Restate the whole listing below word for word and keep the images out.

....

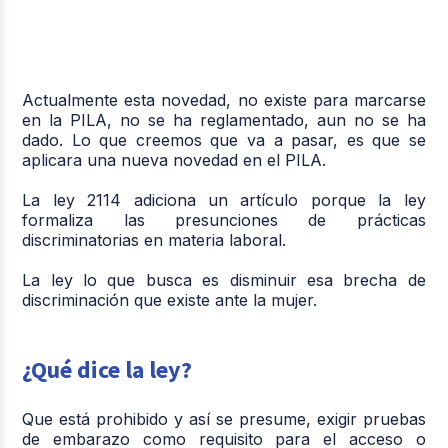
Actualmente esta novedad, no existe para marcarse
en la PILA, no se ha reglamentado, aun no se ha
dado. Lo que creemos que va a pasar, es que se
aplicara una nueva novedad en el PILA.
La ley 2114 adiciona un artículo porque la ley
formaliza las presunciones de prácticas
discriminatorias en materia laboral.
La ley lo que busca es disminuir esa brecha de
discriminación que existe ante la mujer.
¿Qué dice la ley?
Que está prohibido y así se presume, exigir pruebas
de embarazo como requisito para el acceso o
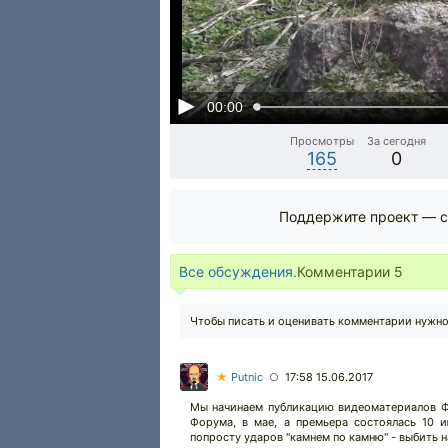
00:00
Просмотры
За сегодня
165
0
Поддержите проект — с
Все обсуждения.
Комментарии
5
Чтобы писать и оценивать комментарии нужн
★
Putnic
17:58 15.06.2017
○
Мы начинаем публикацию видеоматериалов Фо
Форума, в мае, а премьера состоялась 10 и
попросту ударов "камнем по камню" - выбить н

....

• **Solved problem**
Actualmente esta novedad, no existe para marcarse
en la PILA, no se ha reglamentado, aun no se ha
dado. Lo que creemos que va a pasar, es que se
aplicara una nueva novedad en el PILA.
La ley 2114 adiciona un artículo porque la ley
formaliza las presunciones de prácticas
discriminatorias en materia laboral.
La ley lo que busca es disminuir esa brecha de
discriminación que existe ante la mujer.
¿Qué dice la ley?
Que está prohibido y así se presume, exigir pruebas
de embarazo como requisito para el acceso o
00:00
Просмотры
За сегодня
165
0
Поддержите проект — с
Все обсуждения.
Комментарии
5
Чтобы писать и оценивать комментарии нужн
★
Putnic
17:58 15.06.2017
○
Мы начинаем публикацию видеоматериалов Фо
Форума, в мае, а премьера состоялась 10 и
попросту ударов "камнем по камню" - выбить н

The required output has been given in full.